Large databases can provide an infinite number of ways to solve a problem or answer a question. Theoretically, the endless possibilities seem great. However, as Barry Schwartz explains in his TED Talk on the paradox of choice, while some choice is better than no choice, too much choice can produce paralysis rather than liberation.
Let’s say as a hotel revenue manager you notice a year-over-year decline in mid-week transient RevPAR over the past month, and you want to figure out the cause of the decline. You could approach your data from several different angles, but how can you find the best-suited, most accurate solution to your problem without feeling overwhelmed?
Here are three simple steps that will help you maximize your efficiency, minimize your choice paralysis and guide you to the best solution.
1. Formulate a research question
Determine the exact research question you need to answer before diving into your data. If you wander into the forest of data without a set destination, you may get lost (hopefully you left a trail of breadcrumbs). Dive into your data with a clear intention and purpose in mind so that you can avoid distraction and tangents.

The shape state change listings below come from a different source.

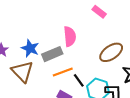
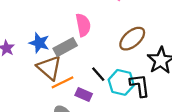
brown triangle: (22, 72) -> (49, 68), moved
orange line: (63, 72) -> (62, 82), moved

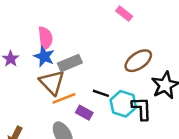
pink semicircle: (83, 25) -> (45, 38), moved
black line: (98, 74) -> (101, 93), turned -35

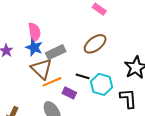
brown ellipse: (138, 61) -> (95, 44), moved
black L-shape: (142, 109) -> (128, 99), moved

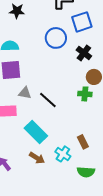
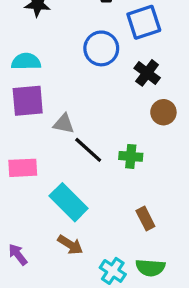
gray triangle: (25, 93) -> (64, 124), moved
green cross: (85, 94) -> (131, 156), moved
cyan cross: (63, 154) -> (113, 271), moved

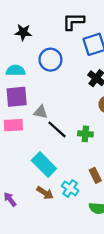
blue circle: (101, 48) -> (50, 60), moved
pink rectangle: (23, 168) -> (13, 125), moved
cyan cross: (113, 271) -> (70, 188), moved

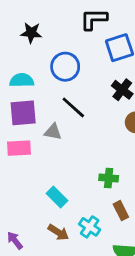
black line: (57, 129) -> (73, 107), moved
green cross: (85, 134) -> (109, 178), moved
cyan rectangle: (44, 164) -> (57, 197), size x0.7

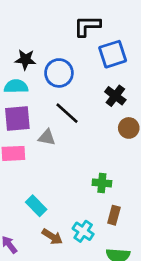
black star: (31, 33) -> (25, 60), moved
cyan rectangle: (57, 197) -> (36, 206), moved
brown rectangle: (121, 211) -> (114, 215), turned 42

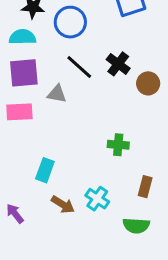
black cross: (115, 96) -> (118, 64), moved
cyan rectangle: (36, 206) -> (45, 170), turned 65
brown rectangle: (114, 215) -> (145, 187), moved

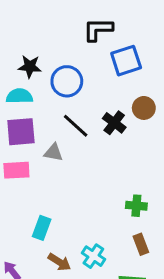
brown circle: (148, 83) -> (144, 108), moved
green cross: (118, 145) -> (136, 206), moved
brown rectangle: (145, 187) -> (141, 244), turned -36

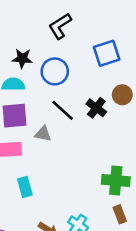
black L-shape: (98, 29) -> (60, 26), moved, turned -32
green cross: (136, 206) -> (116, 181), size x1.5
cyan rectangle: (42, 228) -> (25, 187), moved, turned -36

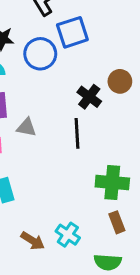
blue square: (107, 53) -> (72, 32), moved
black line: (63, 110) -> (77, 133), moved, turned 45

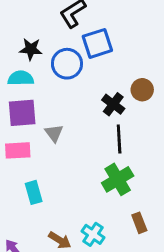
gray triangle: (26, 127) -> (54, 133), turned 42
black line: (77, 133) -> (119, 139), moved
green cross: (112, 183) -> (118, 179), moved, turned -36

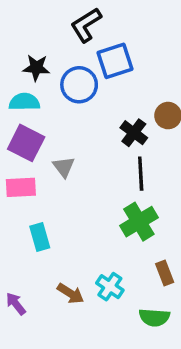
purple square: (22, 113) -> (26, 143), turned 32

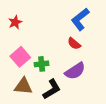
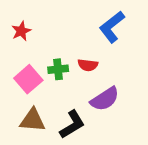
red semicircle: (74, 44) -> (88, 65), moved, turned -32
green cross: (42, 64) -> (58, 69), moved

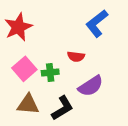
red star: (21, 31) -> (18, 27), size x1.6
green cross: (58, 69) -> (50, 72), moved

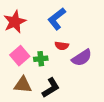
blue L-shape: (97, 23) -> (57, 19), moved
purple semicircle: (91, 86) -> (82, 58), moved

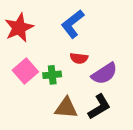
brown triangle: (23, 85) -> (66, 108), moved
black L-shape: (51, 88) -> (99, 107), moved

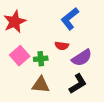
blue L-shape: (73, 24) -> (70, 19), moved
brown triangle: (66, 108) -> (41, 85), moved

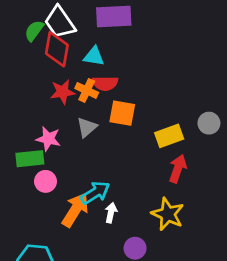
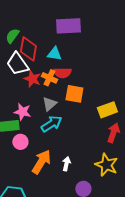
white trapezoid: (60, 22) -> (17, 64), moved
red star: (63, 92) -> (32, 79), turned 30
cyan arrow: (95, 193) -> (51, 124), moved

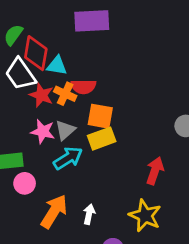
cyan triangle: (54, 54) -> (57, 66), moved
yellow rectangle: (107, 110) -> (102, 139), moved
pink star: (22, 112) -> (43, 132), moved

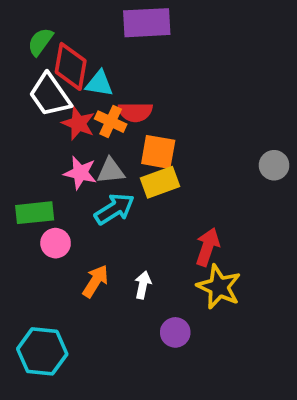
gray triangle: (65, 130) -> (111, 171), turned 35
red arrow: (155, 171) -> (208, 247), moved
orange arrow: (54, 211) -> (95, 281), size x0.7

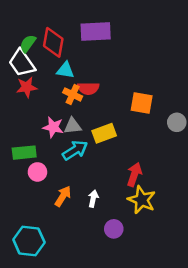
red diamond: (71, 66) -> (53, 42), moved
white trapezoid: (50, 95) -> (22, 63), moved
red star: (78, 123) -> (27, 87), moved, turned -30
orange square: (158, 152) -> (142, 103), moved

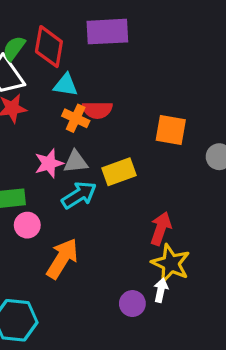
pink star: (53, 127) -> (49, 163), turned -30
orange arrow: (63, 196) -> (62, 258), size x1.4
white arrow: (93, 199) -> (161, 290), moved

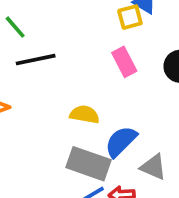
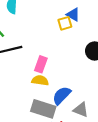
pink rectangle: (124, 62) -> (41, 64), moved, turned 49

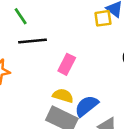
yellow semicircle: (40, 80) -> (63, 96), moved

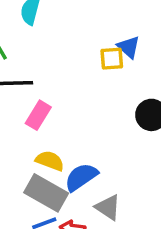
pink rectangle: (67, 64) -> (38, 115), moved

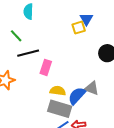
blue triangle: (129, 47) -> (86, 19), turned 32
gray triangle: (108, 207) -> (92, 88), moved

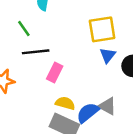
blue triangle: (86, 19) -> (108, 55), moved
yellow square: (79, 28) -> (102, 29), size x1.6

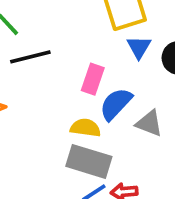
pink rectangle: (55, 72) -> (93, 79), moved
blue semicircle: (88, 113) -> (116, 104), moved

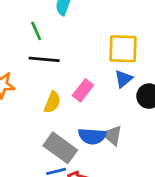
blue semicircle: (116, 104) -> (92, 136), moved, turned -148
yellow semicircle: (85, 128) -> (52, 102), moved, turned 85

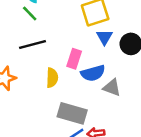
green line: (36, 31) -> (30, 13), moved
blue semicircle: (92, 136) -> (93, 73), moved

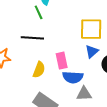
pink rectangle: (74, 59) -> (62, 61), turned -49
gray triangle: (112, 88) -> (84, 94), turned -42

In our example, you state your research question as, “Why did transient RevPAR suffer a 10% year-over-year loss in April 2017?”
2. Write a hypothesis
Take an informed guess at the answer to your research question. Quickly brainstorm the potential paths and data points you could use to reach a conclusion and choose a path that seems promising. If your path leads to a dead end, back up and try again.
Given your knowledge of the hotel, you hypothesize “Transient RevPAR decreased in April due to the loss of two large corporate contracts.” When you test this hypothesis, you find that corporate business actually appears relatively stable; therefore, you try again with “Transient RevPAR decreased because of a decline in package offers.”
3. Restrict your sample size
Think about whether you really need to use ALL of the data available to draw a conclusion. In statistics, you learn that you only need a representative sample of a population to draw meaningful conclusions. Sometimes, focusing on a small set of confirmation numbers or a small group of hotels will prove your point.
To test hypothesis 1, you can look specifically at transient corporate RevPAR in April 2016 versus April 2017. To test hypothesis 2, you can look at transient package rates that were offered each year, which leads you to find that several package rates were discontinued since last year. In both cases, your hypothesis is specific enough to allow you to look at a limited set of data to find answers.
Whether you are reading a paper report, or querying your company database, specifying a research question, writing a hypothesis, and restricting your data set will help you navigate the sea of big data efficiently. By limiting your choices, you will find a clear and direct route to your solution.